You can also set a server default:
LLM_STRICT_PROVIDER_DEFAULT=false # Recommended default
When set to true, strict pinning is enabled by default unless a request explicitly sets context.strict_provider=false.
TypeScript
import { AxonFlow } from "@axonflow/sdk";
const client = new AxonFlow({
endpoint: "http://localhost:8080",
tenant: "demo",
});
// Default routing (server decides)
const response = await client.proxy({
query: "What is 2 + 2?",
requestType: "chat",
});
// Request specific provider (hint)
const bedrockResponse = await client.proxy({
query: "What is the capital of France?",
requestType: "chat",
context: {
provider: "bedrock", // Provider preference
strict_provider: true, // Optional hard pin
model: "anthropic.claude-haiku-4-5-20251001-v1:0",
},
});
// Check provider health
const health = await client.health();
console.log("Providers:", health.providers);
Python
import asyncio
from axonflow import AxonFlow
async def main():
client = AxonFlow(
endpoint="http://localhost:8080",
tenant="demo",
)
# Default routing (server decides)
response = await client.proxy(
query="What is 2 + 2?",
request_type="chat",
)
# Request specific provider (hint)
bedrock_response = await client.proxy(
query="What is the capital of France?",
request_type="chat",
context={"provider": "bedrock"},
)
# Check provider health
health = await client.health()
print("Status:", health.status)
asyncio.run(main())
Go
package main
import (
"context"
"fmt"
"log"
"github.com/getaxonflow/axonflow-sdk-go/v3"
)
func main() {
client, _ := axonflow.NewClient(
axonflow.WithEndpoint("http://localhost:8080"),
axonflow.WithTenant("demo"),
)
ctx := context.Background()
// Default routing (server decides)
resp, _ := client.Proxy(ctx, &axonflow.ProxyRequest{
Query: "What is 2 + 2?",
RequestType: "chat",
})
fmt.Println("Response:", resp.Response)
// Request specific provider (hint)
bedrockResp, _ := client.Proxy(ctx, &axonflow.ProxyRequest{
Query: "What is the capital of France?",
RequestType: "chat",
Context: map[string]interface{}{
"provider": "bedrock",
},
})
fmt.Println("Provider:", bedrockResp.Metadata["provider"])
}
Java
import com.getaxonflow.sdk.AxonFlow;
import com.getaxonflow.sdk.ProxyRequest;
import com.getaxonflow.sdk.RequestType;
import java.util.Map;
public class ProviderRouting {
public static void main(String[] args) {
var client = new AxonFlow(
AxonFlowConfig.builder()
.endpoint("http://localhost:8080")
.tenant("demo")
.build()
);
// Default routing (server decides)
var response = client.proxy(ProxyRequest.builder()
.query("What is 2 + 2?")
.requestType(RequestType.CHAT)
.build());
// Request specific provider (hint)
var bedrockResponse = client.proxy(ProxyRequest.builder()

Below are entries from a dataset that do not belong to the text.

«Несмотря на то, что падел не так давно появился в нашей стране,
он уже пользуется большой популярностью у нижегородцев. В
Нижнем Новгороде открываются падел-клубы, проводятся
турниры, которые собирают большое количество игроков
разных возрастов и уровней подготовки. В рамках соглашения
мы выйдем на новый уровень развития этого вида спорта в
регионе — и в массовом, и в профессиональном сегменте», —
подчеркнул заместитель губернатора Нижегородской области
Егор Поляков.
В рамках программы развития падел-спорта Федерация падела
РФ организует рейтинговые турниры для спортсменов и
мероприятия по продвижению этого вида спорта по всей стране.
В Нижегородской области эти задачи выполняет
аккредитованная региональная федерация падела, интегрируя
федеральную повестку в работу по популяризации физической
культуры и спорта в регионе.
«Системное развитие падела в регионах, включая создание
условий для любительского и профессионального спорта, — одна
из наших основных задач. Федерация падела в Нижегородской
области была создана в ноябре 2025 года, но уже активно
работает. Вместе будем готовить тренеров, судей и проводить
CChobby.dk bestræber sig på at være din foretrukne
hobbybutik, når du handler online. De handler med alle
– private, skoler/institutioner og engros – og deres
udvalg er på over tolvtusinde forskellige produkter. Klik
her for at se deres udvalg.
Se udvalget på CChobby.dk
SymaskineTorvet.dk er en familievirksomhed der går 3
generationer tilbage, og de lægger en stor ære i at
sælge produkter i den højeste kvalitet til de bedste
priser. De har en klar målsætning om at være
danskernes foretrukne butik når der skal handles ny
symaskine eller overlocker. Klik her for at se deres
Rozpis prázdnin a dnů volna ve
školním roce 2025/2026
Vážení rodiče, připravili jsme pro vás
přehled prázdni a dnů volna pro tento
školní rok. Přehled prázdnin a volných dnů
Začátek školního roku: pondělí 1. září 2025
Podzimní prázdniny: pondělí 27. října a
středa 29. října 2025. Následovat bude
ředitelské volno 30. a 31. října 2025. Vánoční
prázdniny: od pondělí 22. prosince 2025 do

.query("What is the capital of France?")
.requestType(RequestType.CHAT)
.context(Map.of("provider", "bedrock"))
.build());
}
}
Health Checking
Check provider health via the health endpoint:
curl http://localhost:8080/health
Response includes provider status:
{
"status": "healthy",
"providers": {
"openai": {"healthy": true},
"anthropic": {"healthy": true},
"bedrock": {"healthy": true}
}
}
Unhealthy providers are automatically excluded from routing.
Automatic Failover
When a provider fails:
- Request retried with next available provider
- After threshold failures, provider marked unhealthy
- Traffic routes to healthy providers only
- Health checks restore provider when recovered
Community vs Enterprise
| Feature | Community | Enterprise |
|---|---|---|
| Routing strategies | weighted, round_robin, failover | + cost_optimized |
| Configuration | Environment variables | + Customer Portal UI |
| Scope | Global (all tenants) | Per-tenant settings |
| Cost tracking | - | Per-provider cost metrics |
| Runtime configuration | Restart required | Hot reload via API |
For per-tenant configuration and advanced routing, see Enterprise Provider Features.
Complete Examples
Full working examples are available in the AxonFlow repository:
SDK Examples
HTTP/curl Example
For users who prefer direct HTTP calls without an SDK:
# Quick test with curl
curl -X POST http://localhost:8080/api/request \
-H "Content-Type: application/json" \
-d '{
"query": "What is 2 + 2?",
"user_token": "demo-user",
"client_id": "curl-example",
"request_type": "llm_chat",
"context": {"provider": "openai"}
}'
Each example demonstrates default routing, provider hints, model overrides, and health checking.